El amor es la realización más completa de las posibilidades del ser humano. Es lo más íntimo y lo más grande, donde se encuentra la plenitud, lo que más puede absorberle por entero. El entusiasmo mayor que tienen en su vida la mayoría de los seres humanos.
Cuando el placer y el amor se unen a la entrega mutua, es posible entonces alcanzar un alto grado de felicidad y de placer. En cambio -como ha escrito Mikel Gotzon Santamaría-, cuando prima la búsqueda del simple placer físico, ese placer tiende a convertirse en algo momentáneo y fugitivo, que suele dejar un poso de insatisfacción. Porque la satisfacción sexual es en realidad solo una parte, y quizá la más pequeña, de la alegría de la entrega sexual con alma y cuerpo propia de la entrega total del amor conyugal.

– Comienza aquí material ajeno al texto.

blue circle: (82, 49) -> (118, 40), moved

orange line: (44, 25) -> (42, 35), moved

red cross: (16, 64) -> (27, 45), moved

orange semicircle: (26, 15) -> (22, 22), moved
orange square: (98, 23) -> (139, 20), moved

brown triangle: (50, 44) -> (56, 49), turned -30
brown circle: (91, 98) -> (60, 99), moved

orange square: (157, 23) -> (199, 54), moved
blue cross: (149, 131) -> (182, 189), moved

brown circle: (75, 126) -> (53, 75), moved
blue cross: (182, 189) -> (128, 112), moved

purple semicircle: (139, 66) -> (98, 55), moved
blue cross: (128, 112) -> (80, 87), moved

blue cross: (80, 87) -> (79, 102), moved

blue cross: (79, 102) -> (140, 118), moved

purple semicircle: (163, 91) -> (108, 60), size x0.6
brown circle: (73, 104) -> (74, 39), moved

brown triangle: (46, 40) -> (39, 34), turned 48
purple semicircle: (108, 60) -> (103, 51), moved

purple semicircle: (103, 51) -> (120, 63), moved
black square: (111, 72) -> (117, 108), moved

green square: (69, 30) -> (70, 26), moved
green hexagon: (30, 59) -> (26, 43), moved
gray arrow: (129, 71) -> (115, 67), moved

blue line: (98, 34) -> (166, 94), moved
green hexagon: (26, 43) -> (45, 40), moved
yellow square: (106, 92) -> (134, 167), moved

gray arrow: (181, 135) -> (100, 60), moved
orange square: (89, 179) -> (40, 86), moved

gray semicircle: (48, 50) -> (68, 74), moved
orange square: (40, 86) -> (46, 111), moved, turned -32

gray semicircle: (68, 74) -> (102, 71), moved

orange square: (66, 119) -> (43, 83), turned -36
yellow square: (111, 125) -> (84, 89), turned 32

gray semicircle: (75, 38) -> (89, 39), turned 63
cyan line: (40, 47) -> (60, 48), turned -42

Pero no siempre es fácil distinguir lo que es cariño de lo que es hambre de placer.
A veces es muy claro. Otras, no tanto. En cualquier caso, en la medida en que se reduzca a simple hambre de placer, se está usando a la otra persona. Y eso no puede ser bueno para ninguno de los dos. Cuando se usa a otra persona, se utiliza y se rebaja su intimidad personal.
El ámbito sexual ofrece, más que otros, ocasiones de servirse de las personas como de un objeto, aunque sea inconscientemente. La dimensión sexual del amor hace que este pueda inclinarse con cierta facilidad a la simple búsqueda del placer, a una utilización que siempre rebaja a la persona, pues afecta a su más profunda intimidad.
Al ser el sexo expresión de nuestra capacidad de amar, toda referencia sexual llega hasta lo más hondo, al núcleo más íntimo, e implica a la totalidad de la persona. Y precisamente por poseer tan gran valor y dignidad, su corrupción es particularmente perniciosa. Cada uno hace de su amor lo que hace de su sexualidad.